Extracted data ▸
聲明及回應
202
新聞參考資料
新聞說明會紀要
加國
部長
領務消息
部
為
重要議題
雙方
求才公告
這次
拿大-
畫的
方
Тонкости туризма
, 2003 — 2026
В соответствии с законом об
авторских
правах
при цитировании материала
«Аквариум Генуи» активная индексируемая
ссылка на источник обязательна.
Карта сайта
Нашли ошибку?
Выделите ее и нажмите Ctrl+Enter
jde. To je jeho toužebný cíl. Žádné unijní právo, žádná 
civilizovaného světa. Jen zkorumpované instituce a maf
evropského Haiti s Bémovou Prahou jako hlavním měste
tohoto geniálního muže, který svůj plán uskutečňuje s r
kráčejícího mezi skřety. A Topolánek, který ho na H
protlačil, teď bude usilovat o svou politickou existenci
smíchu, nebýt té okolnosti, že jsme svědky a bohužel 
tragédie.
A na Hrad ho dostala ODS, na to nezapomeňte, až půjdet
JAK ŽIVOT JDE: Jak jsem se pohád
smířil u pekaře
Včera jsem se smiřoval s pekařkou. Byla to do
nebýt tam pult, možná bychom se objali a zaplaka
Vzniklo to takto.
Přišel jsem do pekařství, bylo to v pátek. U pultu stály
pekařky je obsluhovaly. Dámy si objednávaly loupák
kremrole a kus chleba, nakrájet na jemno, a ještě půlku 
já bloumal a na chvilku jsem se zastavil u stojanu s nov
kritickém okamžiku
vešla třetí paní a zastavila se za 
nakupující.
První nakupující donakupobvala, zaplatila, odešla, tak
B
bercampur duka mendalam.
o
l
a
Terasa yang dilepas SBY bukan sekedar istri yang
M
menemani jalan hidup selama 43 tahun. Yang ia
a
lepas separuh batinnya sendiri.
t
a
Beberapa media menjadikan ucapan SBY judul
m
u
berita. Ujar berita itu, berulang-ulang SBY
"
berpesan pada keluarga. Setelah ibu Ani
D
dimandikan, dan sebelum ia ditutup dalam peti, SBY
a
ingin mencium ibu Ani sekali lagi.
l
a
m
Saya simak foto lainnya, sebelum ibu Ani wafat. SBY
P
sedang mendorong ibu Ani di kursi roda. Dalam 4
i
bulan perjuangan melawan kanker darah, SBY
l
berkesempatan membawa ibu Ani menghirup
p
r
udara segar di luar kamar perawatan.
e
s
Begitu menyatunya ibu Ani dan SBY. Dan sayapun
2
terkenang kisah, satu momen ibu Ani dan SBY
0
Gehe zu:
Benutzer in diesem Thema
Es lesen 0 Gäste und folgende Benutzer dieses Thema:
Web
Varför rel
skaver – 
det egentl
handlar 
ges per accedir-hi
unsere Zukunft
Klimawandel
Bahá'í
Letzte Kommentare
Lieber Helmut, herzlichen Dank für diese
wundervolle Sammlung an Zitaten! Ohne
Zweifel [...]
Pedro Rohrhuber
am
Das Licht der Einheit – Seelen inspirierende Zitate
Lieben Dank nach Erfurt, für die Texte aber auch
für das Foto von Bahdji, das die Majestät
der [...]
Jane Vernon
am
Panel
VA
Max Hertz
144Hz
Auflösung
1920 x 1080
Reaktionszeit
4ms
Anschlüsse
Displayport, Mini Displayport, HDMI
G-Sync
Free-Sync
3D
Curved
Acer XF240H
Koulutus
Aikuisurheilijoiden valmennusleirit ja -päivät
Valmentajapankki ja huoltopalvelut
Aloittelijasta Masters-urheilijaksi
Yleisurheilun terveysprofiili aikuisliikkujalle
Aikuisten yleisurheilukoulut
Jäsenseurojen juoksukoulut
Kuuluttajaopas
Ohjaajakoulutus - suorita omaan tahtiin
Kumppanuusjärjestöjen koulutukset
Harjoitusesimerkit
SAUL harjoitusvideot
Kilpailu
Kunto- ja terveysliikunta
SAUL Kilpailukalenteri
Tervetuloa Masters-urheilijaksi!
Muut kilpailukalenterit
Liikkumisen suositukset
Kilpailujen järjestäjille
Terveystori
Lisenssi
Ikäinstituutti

Work item ▸ A faithful, word-for-word transcript of the material above is the required answer.

Solution to the problem ▸
聲明及回應
202
新聞參考資料
新聞說明會紀要
加國
部長
領務消息
部
為
重要議題
雙方
求才公告
這次
拿大-
畫的
方
Тонкости туризма
, 2003 — 2026
В соответствии с законом об
авторских
правах
при цитировании материала
«Аквариум Генуи» активная индексируемая
ссылка на источник обязательна.
Карта сайта
Нашли ошибку?
Выделите ее и нажмите Ctrl+Enter
jde. To je jeho toužebný cíl. Žádné unijní právo, žádná 
civilizovaného světa. Jen zkorumpované instituce a maf
evropského Haiti s Bémovou Prahou jako hlavním měste
tohoto geniálního muže, který svůj plán uskutečňuje s r
kráčejícího mezi skřety. A Topolánek, který ho na H
protlačil, teď bude usilovat o svou politickou existenci
smíchu, nebýt té okolnosti, že jsme svědky a bohužel 
tragédie.
A na Hrad ho dostala ODS, na to nezapomeňte, až půjdet
JAK ŽIVOT JDE: Jak jsem se pohád
smířil u pekaře
Včera jsem se smiřoval s pekařkou. Byla to do
nebýt tam pult, možná bychom se objali a zaplaka
Vzniklo to takto.
Přišel jsem do pekařství, bylo to v pátek. U pultu stály
pekařky je obsluhovaly. Dámy si objednávaly loupák
kremrole a kus chleba, nakrájet na jemno, a ještě půlku 
já bloumal a na chvilku jsem se zastavil u stojanu s nov
kritickém okamžiku
vešla třetí paní a zastavila se za 
nakupující.
První nakupující donakupobvala, zaplatila, odešla, tak
B
bercampur duka mendalam.
o
l
a
Terasa yang dilepas SBY bukan sekedar istri yang
M
menemani jalan hidup selama 43 tahun. Yang ia
a
lepas separuh batinnya sendiri.
t
a
Beberapa media menjadikan ucapan SBY judul
m
u
berita. Ujar berita itu, berulang-ulang SBY
"
berpesan pada keluarga. Setelah ibu Ani
D
dimandikan, dan sebelum ia ditutup dalam peti, SBY
a
ingin mencium ibu Ani sekali lagi.
l
a
m
Saya simak foto lainnya, sebelum ibu Ani wafat. SBY
P
sedang mendorong ibu Ani di kursi roda. Dalam 4
i
bulan perjuangan melawan kanker darah, SBY
l
berkesempatan membawa ibu Ani menghirup
p
r
udara segar di luar kamar perawatan.
e
s
Begitu menyatunya ibu Ani dan SBY. Dan sayapun
2
terkenang kisah, satu momen ibu Ani dan SBY
0
Gehe zu:
Benutzer in diesem Thema
Es lesen 0 Gäste und folgende Benutzer dieses Thema:
Web
Varför rel
skaver – 
det egentl
handlar 
ges per accedir-hi
unsere Zukunft
Klimawandel
Bahá'í
Letzte Kommentare
Lieber Helmut, herzlichen Dank für diese
wundervolle Sammlung an Zitaten! Ohne
Zweifel [...]
Pedro Rohrhuber
am
Das Licht der Einheit – Seelen inspirierende Zitate
Lieben Dank nach Erfurt, für die Texte aber auch
für das Foto von Bahdji, das die Majestät
der [...]
Jane Vernon
am
Panel
VA
Max Hertz
144Hz
Auflösung
1920 x 1080
Reaktionszeit
4ms
Anschlüsse
Displayport, Mini Displayport, HDMI
G-Sync
Free-Sync
3D
Curved
Acer XF240H
Koulutus
Aikuisurheilijoiden valmennusleirit ja -päivät
Valmentajapankki ja huoltopalvelut
Aloittelijasta Masters-urheilijaksi
Yleisurheilun terveysprofiili aikuisliikkujalle
Aikuisten yleisurheilukoulut
Jäsenseurojen juoksukoulut
Kuuluttajaopas
Ohjaajakoulutus - suorita omaan tahtiin
Kumppanuusjärjestöjen koulutukset
Harjoitusesimerkit
SAUL harjoitusvideot
Kilpailu
Kunto- ja terveysliikunta
SAUL Kilpailukalenteri
Tervetuloa Masters-urheilijaksi!
Muut kilpailukalenterit
Liikkumisen suositukset
Kilpailujen järjestäjille
Terveystori
Lisenssi
Ikäinstituutti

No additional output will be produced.